1. Pensamientos virales       

1.1 Debido a su simplicidad y casi evanescencia biológica, la existencia de los virus –esos organismos venenosos, si nos remitimos a su etimología— han resultado siempre incómodos a la mirada científica. Alcanzan el estado de vida compleja solo cuando, tras ocupar las células de una criatura, multiplican en ella —secuestrándola— su material genético. Por principio, evidentemente, los virus no son estúpidos; son elegantes ejemplos de la adaptación natural que le da orden al universo. Este ordenamiento pasa inexorablemente de la condición sencilla a la compleja, dado que la evolución favorece, como ya es bien sabido, la dificultad. Por esta razón no se “vuelven malas personas” los virus, porque su sola existencia depende del anfitrión cuya naturaleza incautan; sería contraproducente —y queda claro que así es— que conspirasen para eliminar su único recurso sustancial, pues hasta esta micropartícula fantasmal ansía para sí misma la ilusión que parece compartir con nosotros, criaturas semejantes a Dios: el deseo eufórico de la propia conservación de la vida.  

     A nivel elemental, la subestimada determinación del virus nos imita en el deseo de la inmortalidad y, por eso mismo, aunque lo anhela —quizá gozosamente— no nos aniquila del todo por más irrefrenable que sea su necesidad.
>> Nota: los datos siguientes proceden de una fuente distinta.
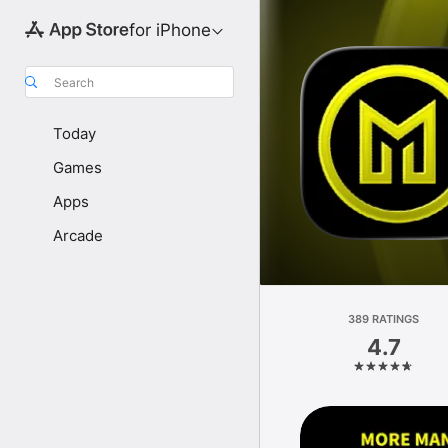
for iPhone
Search
Today
Games
Apps
Arcade
389 RATINGS
4.7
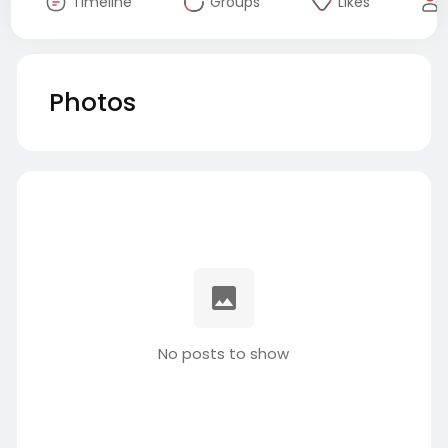
Timeline
Groups
Likes
Photos
No posts to show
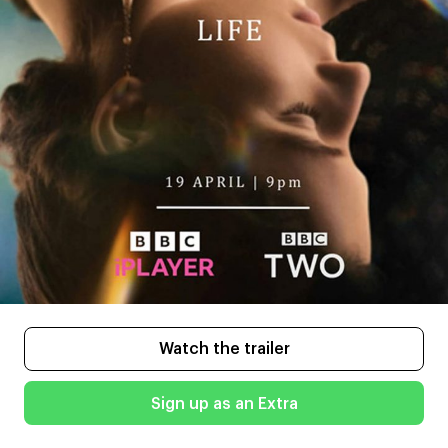
Watch the trailer
Sign up as an Extra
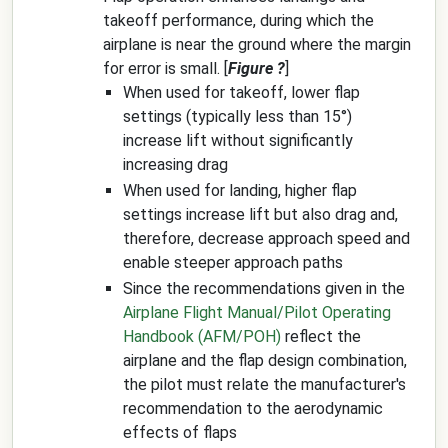
takeoff performance, during which the
airplane is near the ground where the margin
for error is small. [
Figure ?
]
When used for takeoff, lower flap
settings (typically less than 15°)
increase lift without significantly
increasing drag
When used for landing, higher flap
settings increase lift but also drag and,
therefore, decrease approach speed and
enable steeper approach paths
Since the recommendations given in the
Airplane Flight Manual/Pilot Operating
Handbook (AFM/POH)
reflect the
airplane and the flap design combination,
the pilot must relate the manufacturer's
recommendation to the aerodynamic
effects of flaps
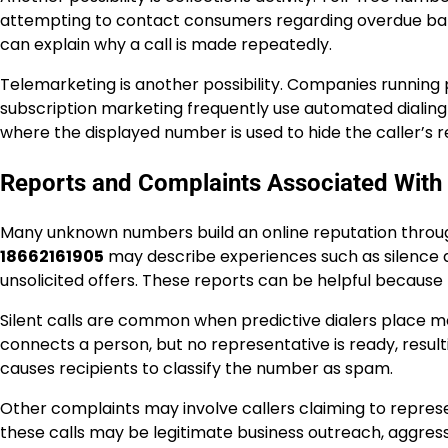
attempting to contact consumers regarding overdue balan
can explain why a call is made repeatedly.
Telemarketing is another possibility. Companies running 
subscription marketing frequently use automated dialing s
where the displayed number is used to hide the caller’s re
Reports and Complaints Associated Wit
Many unknown numbers build an online reputation throug
18662161905
may describe experiences such as silence af
unsolicited offers. These reports can be helpful because
Silent calls are common when predictive dialers place m
connects a person, but no representative is ready, resulti
causes recipients to classify the number as spam.
Other complaints may involve callers claiming to repre
these calls may be legitimate business outreach, aggressi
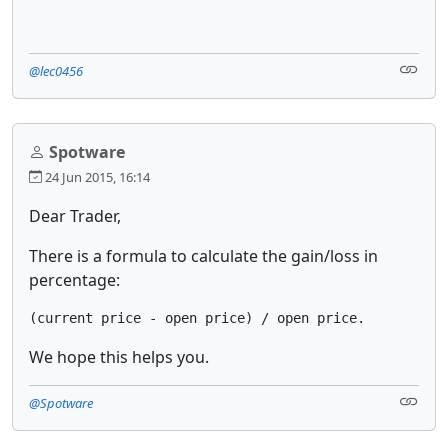
@lec0456
Spotware
24 Jun 2015, 16:14
Dear Trader,
There is a formula to calculate the gain/loss in
percentage:
(current price - open price) / open price.
We hope this helps you.
@Spotware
A la luz está entonces que el debate público en torno a tales espectros deja de lado, por estos tan aciagos días, el estudio de un peligro a la larga mayor para nuestra especie: el de otros virus culturalmente estúpidos que contraviniendo todos los principios básicos de la evolución son capaces de asfixiar el cuerpo que les permite existir. En ese orden inverso al de toda lógica evolutiva, la complejidad se hace simpleza y el anfitrión padece, absorto y silencioso, el abuso desmedido de su hospitalidad. De tal forma, se ve empujado constantemente hasta las orillas mismas de su resistencia. Nada es capaz de salvarse de esta clase de veneno que se vulgariza en su propagación, saltando de boca en boca y de corazón en corazón.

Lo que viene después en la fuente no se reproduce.